Step 5: Egress Observability
Every outbound call routes through the gateway; the gateway is your central observation point.
# Inspect Envoy access logs at the egress gateway.
kubectl logs -n istio-system -l istio=egressgateway --tail 50
# 1.2.3.4 - "GET /v1/charges HTTP/1.1" 200 stripe.com
# Standard Istio metrics show per-destination counts.
istio_request_total{destination_service_namespace="external-stripe", source_workload="payments-api"}
Centralize:
- Set up Prometheus scraping at the egress-gateway specifically.
- Stream Envoy access logs to a SIEM with the
EGRESS_GATEWAYlabel. - Alert on unexpected destinations (anything not in the ServiceEntry registry).
Step 6: Per-Tenant / Per-Namespace Restrictions
Limit which namespaces can use which ServiceEntries via Sidecar resources:
apiVersion: networking.istio.io/v1
kind: Sidecar
metadata:
name: payments-egress
namespace: payments
spec:
egress:
- hosts:
- "./*" # all in same namespace
- "istio-system/*" # control plane
- "external/api.stripe.com" # specifically allow stripe
# Other ServiceEntries NOT listed are blocked from this namespace.
The Sidecar resource constrains the sidecar’s outbound configuration to a specific subset.
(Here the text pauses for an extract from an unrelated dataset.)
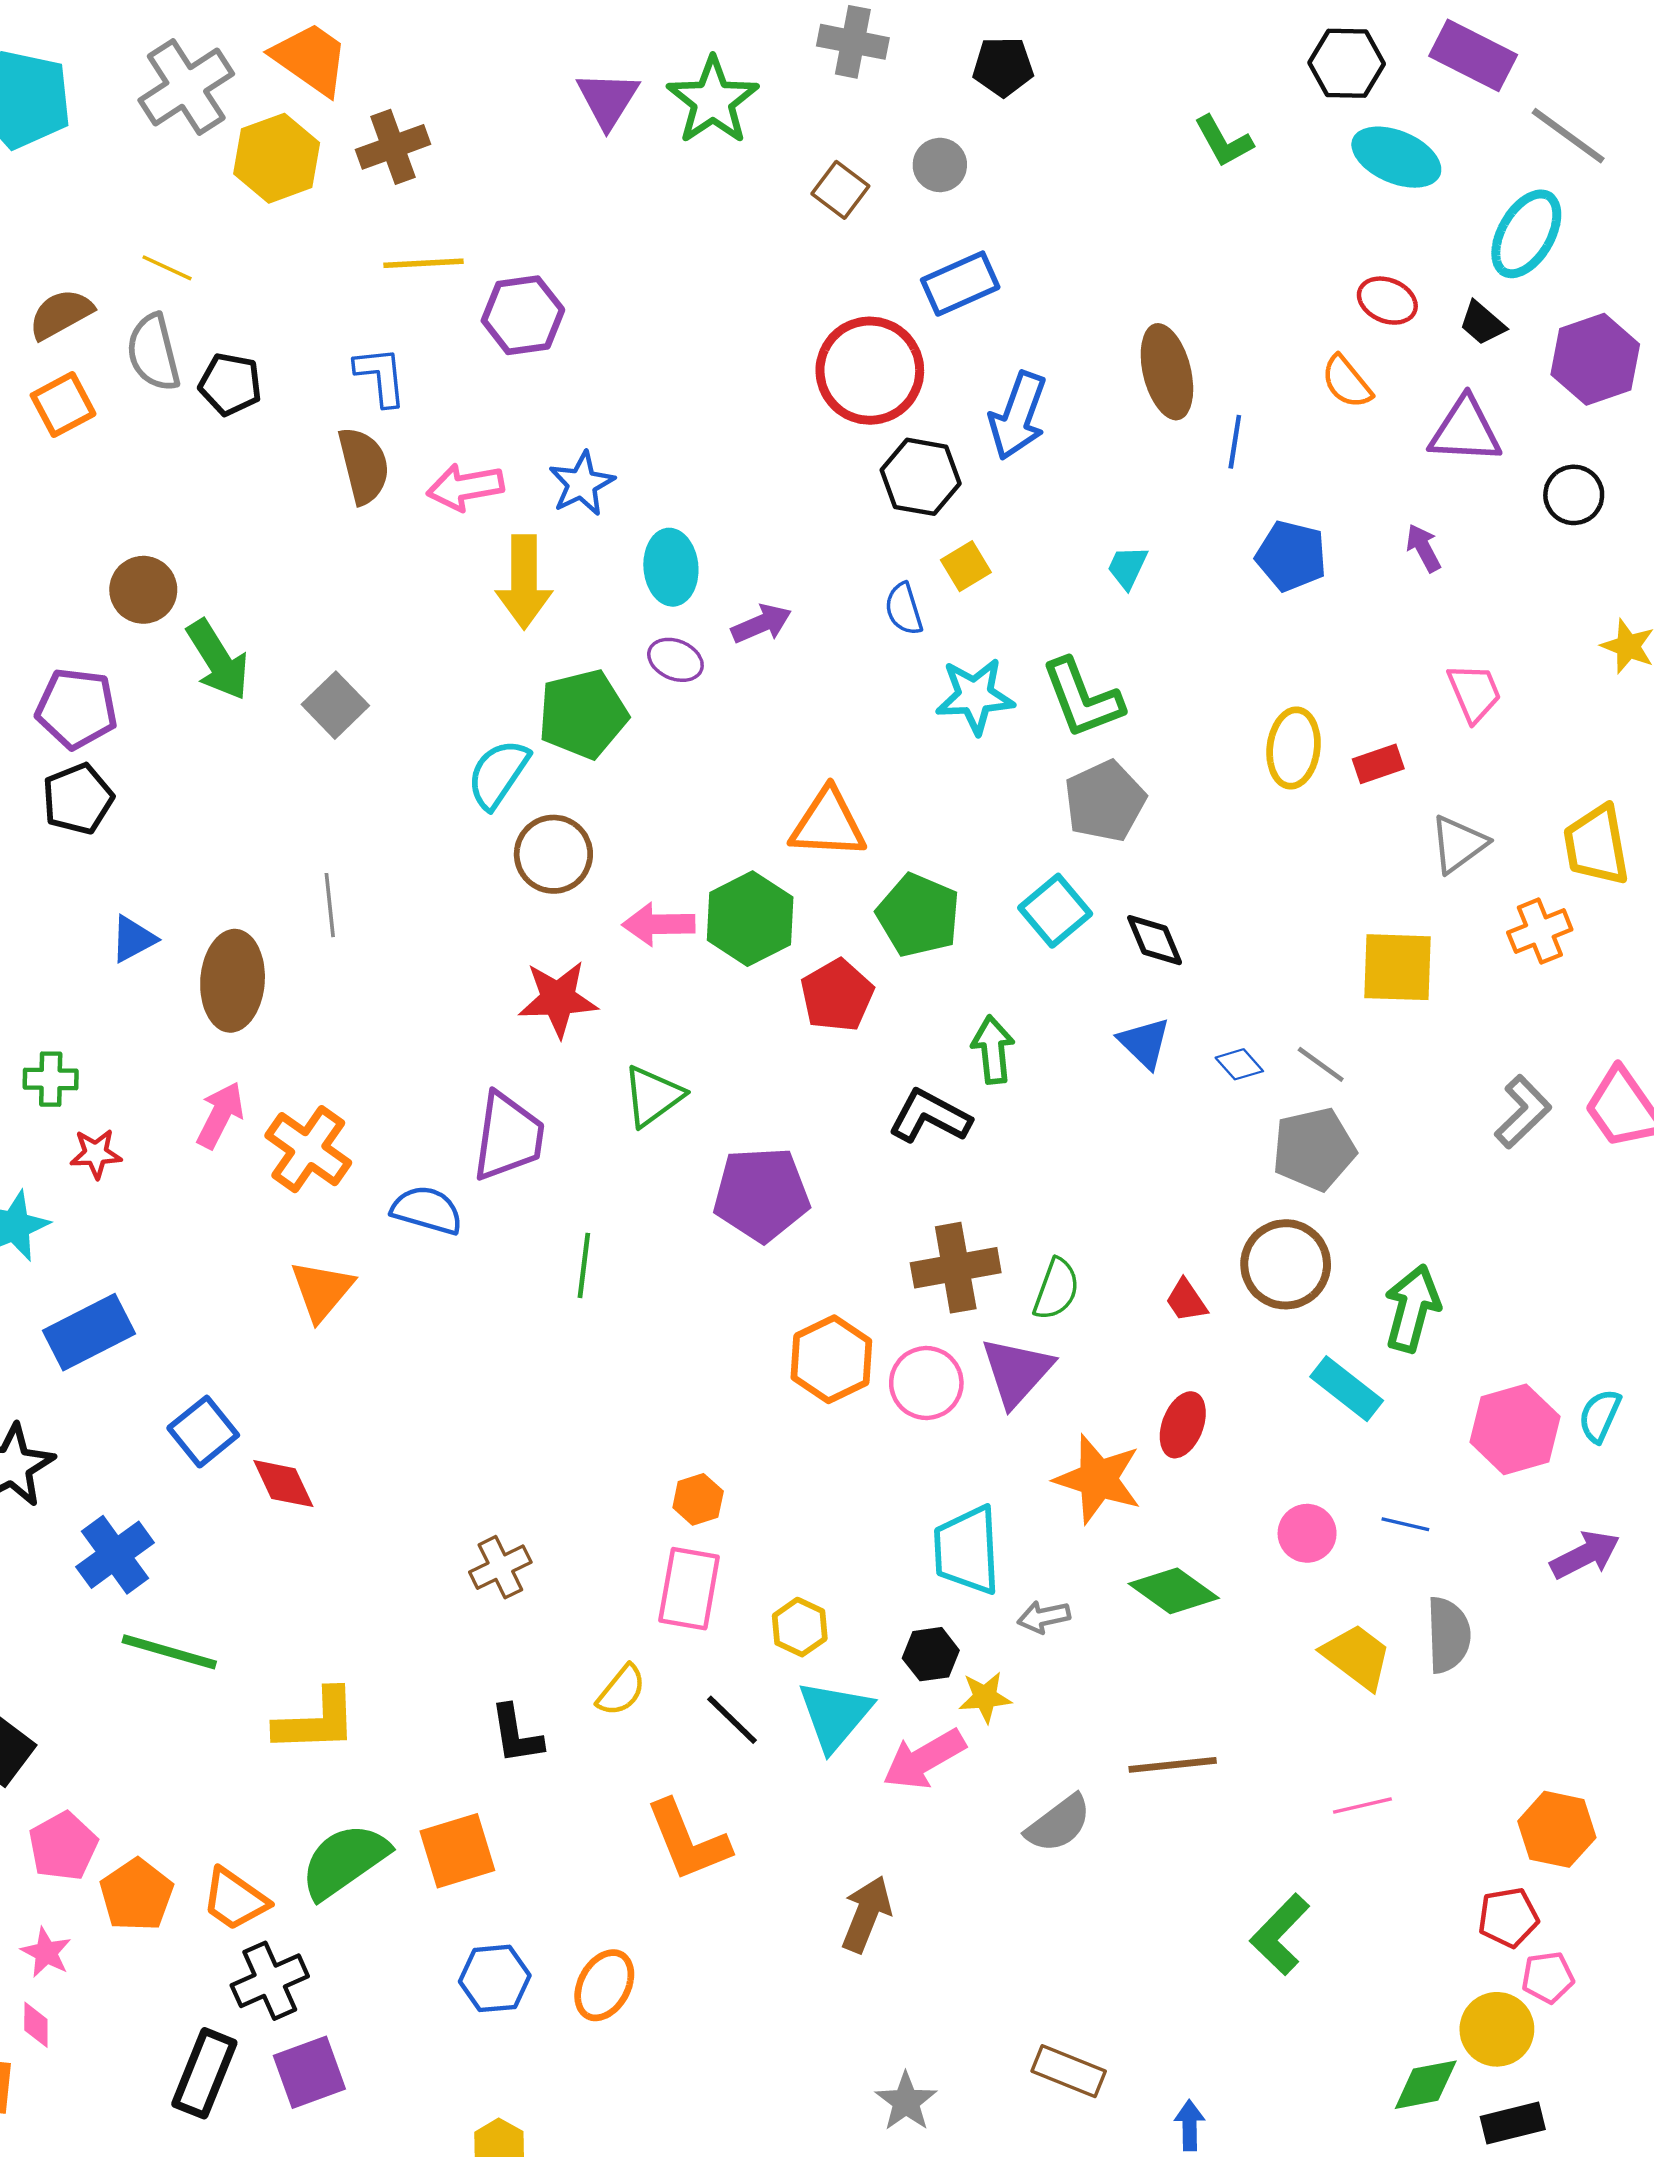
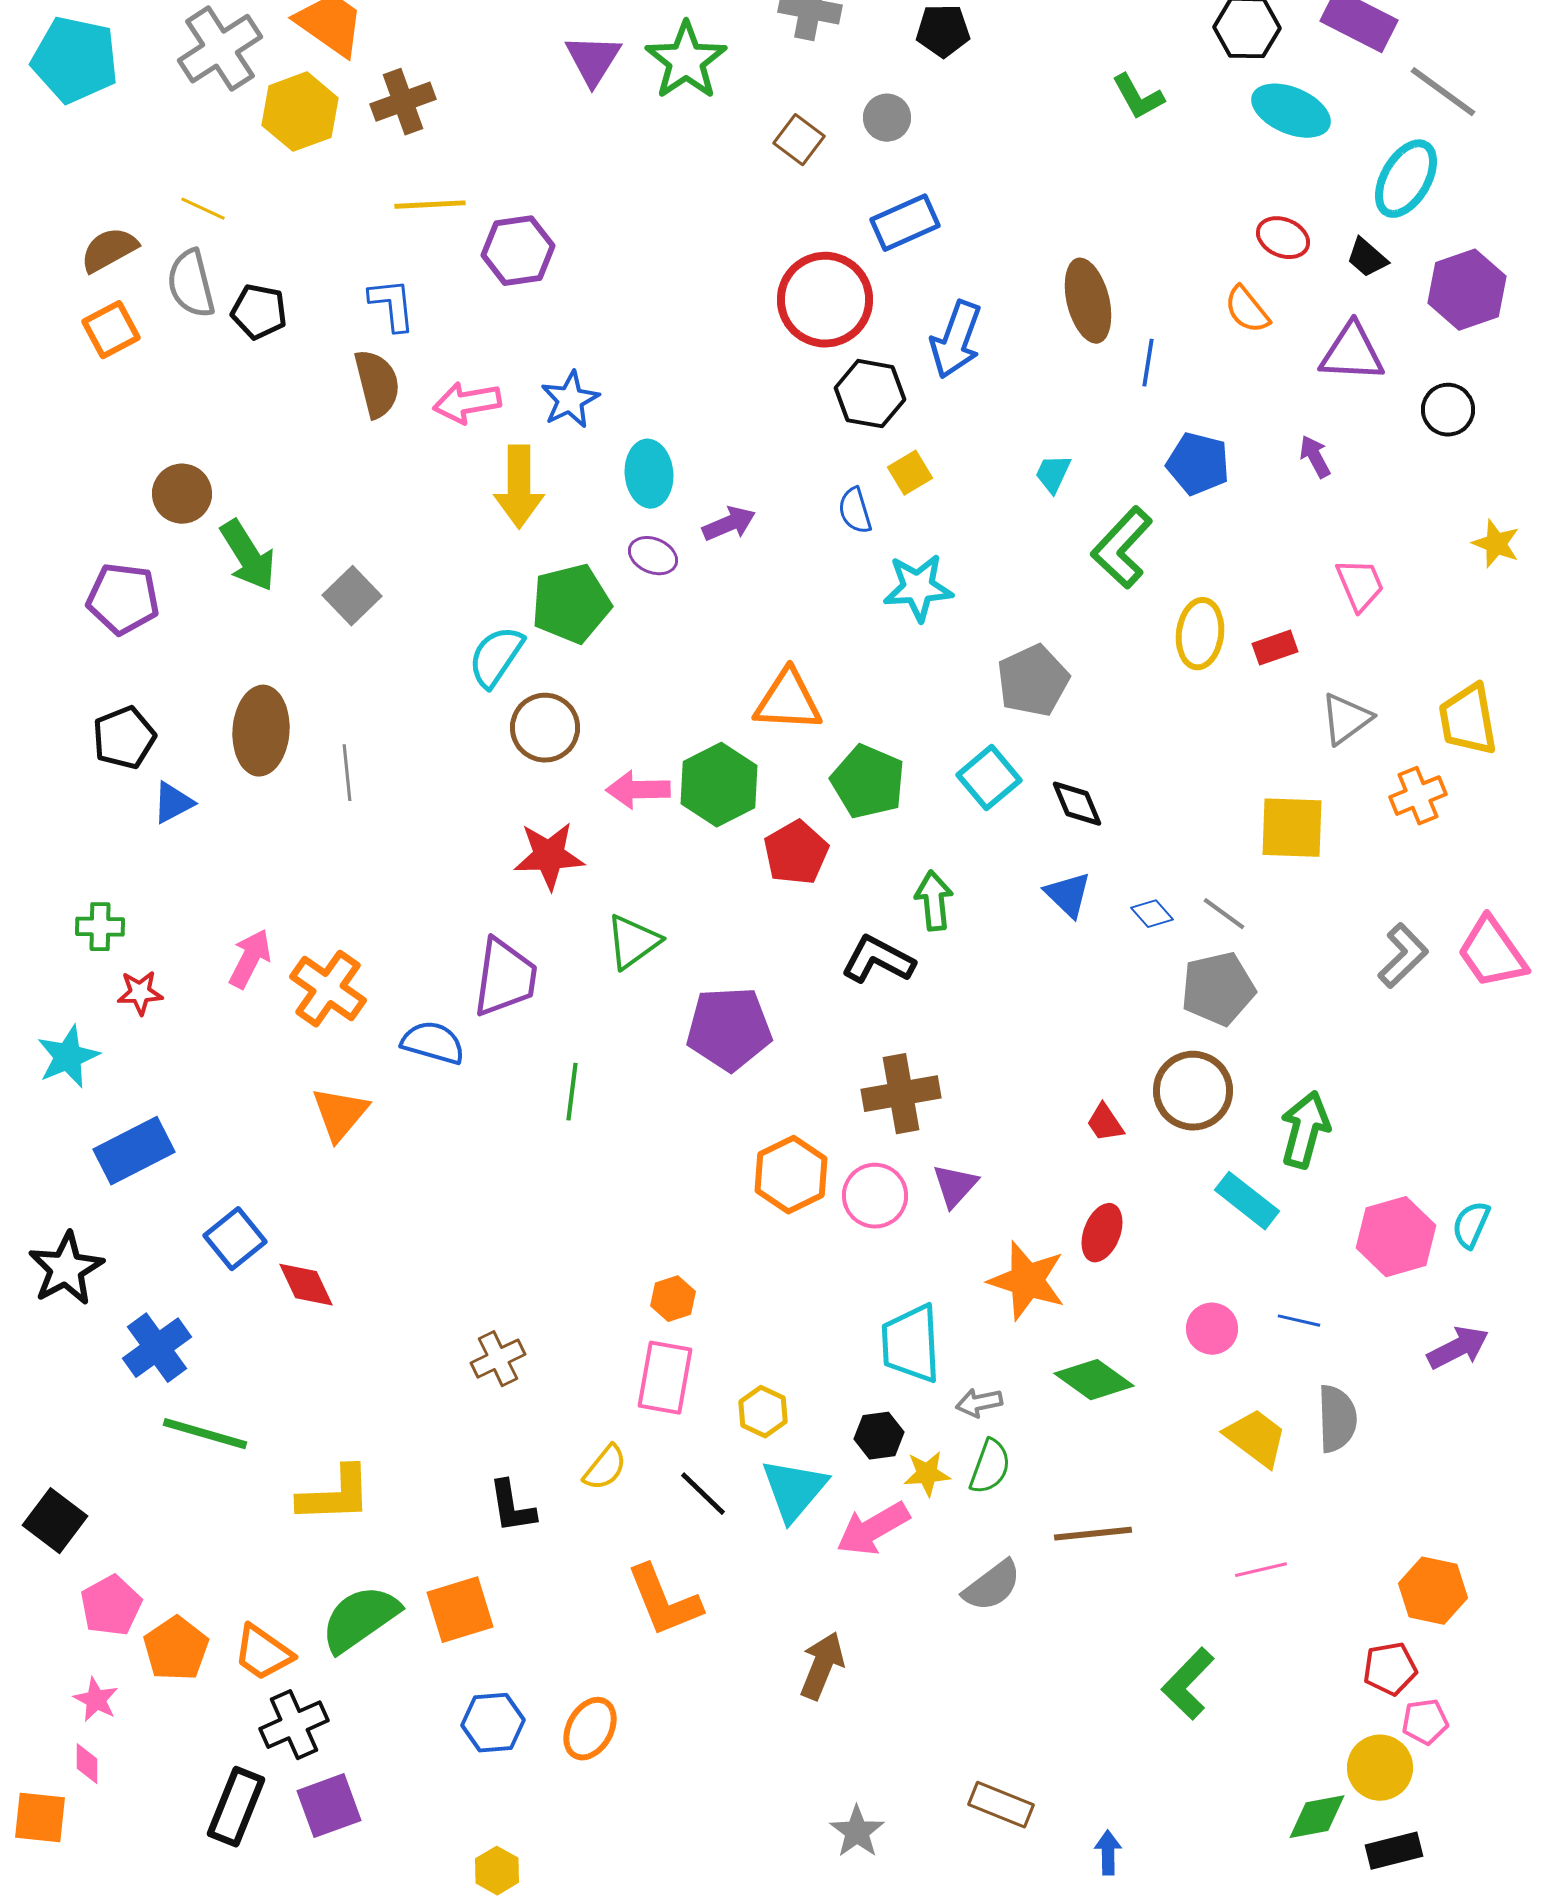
green L-shape: (1082, 698) -> (1122, 548), moved, turned 64
black pentagon: (78, 799) -> (124, 738), moved
brown ellipse: (233, 981) -> (261, 731), moved
green semicircle: (1056, 1289) -> (990, 1467), moved
purple triangle: (1017, 1372) -> (955, 1186), size x0.7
Even though api.openai.com may have a cluster-wide ServiceEntry, the payments namespace’s sidecar can’t reach it unless explicitly allowed.
Step 7: AuthorizationPolicy at the Egress Gateway
For finer control, apply an AuthorizationPolicy at the egress gateway:
apiVersion: security.istio.io/v1
kind: AuthorizationPolicy
metadata:
name: egress-stripe-allowed-callers
namespace: istio-system
spec:
selector:
matchLabels:
istio: egressgateway
action: ALLOW
rules:
- from:
- source:
namespaces: [payments]
to:
- operation:
hosts: [api.stripe.com]
- from:
- source:
namespaces: [auth]
to:
- operation:
hosts: [auth0.com]
Only the payments namespace can use the gateway to reach api.stripe.com. The auth namespace can reach auth0.com. Cross-cluster lateral movement is blocked at the egress boundary.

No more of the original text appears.